Test One – Number of days between records
select
*
from
(
select
emp_id,
emp_name,
start_date,
end_date,
(row_number() over(partition by emp_id order by start_date, end_date)) as window_row_number,
datediff(start_date, lag(end_date) over(partition by emp_id order by start_date, end_date)) AS date_delta
from
employee_dim
) foo
where
window_row_number > 1 and
date_delta != 1;
And our results:
emp_id | emp_name | start_date | end_date | window_row_number | date_delta |
2 | overlapping dates | 2020-01-01 | 2021-01-01 | 2 | 0 |
2 | overlapping dates | 2020-12-31 | 9999-12-31 | 3 | -1 |
3 | date gaps | 2020-01-03 | 2021-01-01 | 2 | 2 |
4 | encapsulated dates | 2020-01-02 | 2021-01-01 | 2 | -730 |
4 | encapsulated dates | 2022-01-02 | 9999-12-31 | 3 | 366 |
5 | duplicate dates | 1900-01-01 | 9999-12-31 | 2 | -2958463 |
This query returns each of our test error cases. From here you can take the emp_id values and apply fixes. Note that the fix may be adjusting the preceding records which are not present in the test case.
NOTE: If your implementation of effective dates has end_date = start_date on the subsequent record then the date_delta test should be ‘!=0’ instead of ‘!=1’.

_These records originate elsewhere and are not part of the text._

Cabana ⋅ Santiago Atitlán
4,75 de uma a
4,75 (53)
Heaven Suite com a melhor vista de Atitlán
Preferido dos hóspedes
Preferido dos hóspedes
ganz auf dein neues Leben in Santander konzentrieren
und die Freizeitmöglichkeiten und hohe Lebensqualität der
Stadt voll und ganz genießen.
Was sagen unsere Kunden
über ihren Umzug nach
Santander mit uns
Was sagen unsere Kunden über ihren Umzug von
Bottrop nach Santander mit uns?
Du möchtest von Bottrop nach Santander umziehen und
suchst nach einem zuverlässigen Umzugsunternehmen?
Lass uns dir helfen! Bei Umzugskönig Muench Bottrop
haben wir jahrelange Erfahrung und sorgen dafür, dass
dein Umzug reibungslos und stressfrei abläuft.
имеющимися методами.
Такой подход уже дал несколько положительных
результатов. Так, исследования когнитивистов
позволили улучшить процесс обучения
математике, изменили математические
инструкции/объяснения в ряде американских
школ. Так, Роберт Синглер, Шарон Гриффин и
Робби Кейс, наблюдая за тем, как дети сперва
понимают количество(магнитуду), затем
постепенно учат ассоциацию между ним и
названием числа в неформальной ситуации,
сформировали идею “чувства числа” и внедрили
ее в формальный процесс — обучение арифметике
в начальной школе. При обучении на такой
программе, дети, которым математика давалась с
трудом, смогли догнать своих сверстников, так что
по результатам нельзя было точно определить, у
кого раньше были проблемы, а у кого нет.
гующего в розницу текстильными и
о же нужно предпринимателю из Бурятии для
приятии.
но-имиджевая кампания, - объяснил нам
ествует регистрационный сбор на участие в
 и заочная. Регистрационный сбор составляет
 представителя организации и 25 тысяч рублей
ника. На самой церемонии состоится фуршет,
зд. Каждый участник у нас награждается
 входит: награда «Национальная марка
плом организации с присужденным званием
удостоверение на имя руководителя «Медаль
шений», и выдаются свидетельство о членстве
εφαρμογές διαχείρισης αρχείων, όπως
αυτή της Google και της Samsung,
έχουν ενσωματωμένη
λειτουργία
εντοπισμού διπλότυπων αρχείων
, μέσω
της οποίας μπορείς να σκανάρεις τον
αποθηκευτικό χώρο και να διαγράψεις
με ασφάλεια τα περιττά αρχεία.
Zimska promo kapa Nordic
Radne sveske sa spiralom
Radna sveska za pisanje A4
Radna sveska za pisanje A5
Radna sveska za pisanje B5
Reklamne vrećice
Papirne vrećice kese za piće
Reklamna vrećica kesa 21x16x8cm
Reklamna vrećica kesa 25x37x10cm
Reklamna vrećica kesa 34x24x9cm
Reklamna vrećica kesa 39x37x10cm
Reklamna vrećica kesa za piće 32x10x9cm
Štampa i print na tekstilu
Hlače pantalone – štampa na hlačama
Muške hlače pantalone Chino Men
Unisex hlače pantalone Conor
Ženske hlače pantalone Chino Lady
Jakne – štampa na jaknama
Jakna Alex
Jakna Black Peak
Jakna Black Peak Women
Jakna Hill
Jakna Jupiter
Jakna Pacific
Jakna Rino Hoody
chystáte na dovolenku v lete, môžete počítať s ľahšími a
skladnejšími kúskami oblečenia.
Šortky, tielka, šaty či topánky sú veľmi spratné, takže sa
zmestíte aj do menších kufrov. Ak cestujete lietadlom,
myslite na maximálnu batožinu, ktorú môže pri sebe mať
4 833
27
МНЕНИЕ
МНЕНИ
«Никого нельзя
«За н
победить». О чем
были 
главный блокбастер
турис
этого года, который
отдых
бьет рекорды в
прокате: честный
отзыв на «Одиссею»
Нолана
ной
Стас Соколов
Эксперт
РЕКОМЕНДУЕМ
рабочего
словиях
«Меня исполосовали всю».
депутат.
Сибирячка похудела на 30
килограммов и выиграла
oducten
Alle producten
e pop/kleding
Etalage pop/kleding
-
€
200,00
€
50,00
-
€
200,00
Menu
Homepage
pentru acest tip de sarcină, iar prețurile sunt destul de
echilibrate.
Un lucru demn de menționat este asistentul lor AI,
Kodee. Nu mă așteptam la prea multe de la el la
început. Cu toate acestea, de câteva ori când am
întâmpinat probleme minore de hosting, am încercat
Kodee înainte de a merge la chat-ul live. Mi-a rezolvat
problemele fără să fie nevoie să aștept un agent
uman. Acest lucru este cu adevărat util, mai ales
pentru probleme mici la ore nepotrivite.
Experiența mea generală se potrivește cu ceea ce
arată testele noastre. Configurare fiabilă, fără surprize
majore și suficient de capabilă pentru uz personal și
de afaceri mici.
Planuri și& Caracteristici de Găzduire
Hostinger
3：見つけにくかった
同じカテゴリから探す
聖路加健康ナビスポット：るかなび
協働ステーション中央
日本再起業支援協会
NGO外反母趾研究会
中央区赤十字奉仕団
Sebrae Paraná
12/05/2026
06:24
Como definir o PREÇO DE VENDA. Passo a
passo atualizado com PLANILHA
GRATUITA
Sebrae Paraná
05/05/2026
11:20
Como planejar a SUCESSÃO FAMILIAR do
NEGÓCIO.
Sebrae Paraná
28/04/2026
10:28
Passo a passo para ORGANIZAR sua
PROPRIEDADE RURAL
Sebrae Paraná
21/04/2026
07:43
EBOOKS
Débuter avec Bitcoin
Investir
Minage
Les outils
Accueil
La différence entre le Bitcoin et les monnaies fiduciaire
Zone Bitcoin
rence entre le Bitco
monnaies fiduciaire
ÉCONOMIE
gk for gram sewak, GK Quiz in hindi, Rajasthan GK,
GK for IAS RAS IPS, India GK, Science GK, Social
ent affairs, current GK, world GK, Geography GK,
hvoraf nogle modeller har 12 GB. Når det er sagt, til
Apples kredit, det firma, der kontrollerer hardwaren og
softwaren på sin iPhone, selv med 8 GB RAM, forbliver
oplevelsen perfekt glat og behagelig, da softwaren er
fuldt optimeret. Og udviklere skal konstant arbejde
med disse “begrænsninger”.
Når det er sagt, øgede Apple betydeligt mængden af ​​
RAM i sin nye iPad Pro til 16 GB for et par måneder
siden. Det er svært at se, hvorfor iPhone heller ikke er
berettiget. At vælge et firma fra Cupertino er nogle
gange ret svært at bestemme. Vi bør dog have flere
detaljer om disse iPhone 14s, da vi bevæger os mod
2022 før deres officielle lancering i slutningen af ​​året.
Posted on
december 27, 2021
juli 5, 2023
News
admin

Test Two – Beginning of Time
Assuming we have a defined beginning of time, we can test for it.
select
*
from
(
select
emp_id,
emp_name,
start_date,
end_date,
(row_number() over(partition by emp_id order by start_date, end_date)) as window_row_number
from
employee_dim
) foo
where
window_row_number = 1 and
start_date != "1900-01-01"
You can also do this as a simple select min(start_date) grouped by emp_id test.
Test Three – End of Time
Here we’ll flpp the ordering to descending to test the end of time date.
select
*
from
(
select
emp_id,
emp_name,
start_date,
end_date,
(row_number() over(partition by emp_id order by start_date desc, end_date desc)) as window_row_number
from
employee_dim
) foo
where
window_row_number = 1 and
start_date != "999-12-31"
Conclusion
This isn’t the complete list of tests, we would also want to test for nulls in key fields if our underlying storage layer doesn’t enforce constraints. You may want to test that a change was actually captured. You may want to set a threshold for the number of rows per employee. A high record count can be indicative of an attribute that is behaving more like a fact. Finally you may want to alter the output / wrap these tests in your pipeline with appropriate alerting.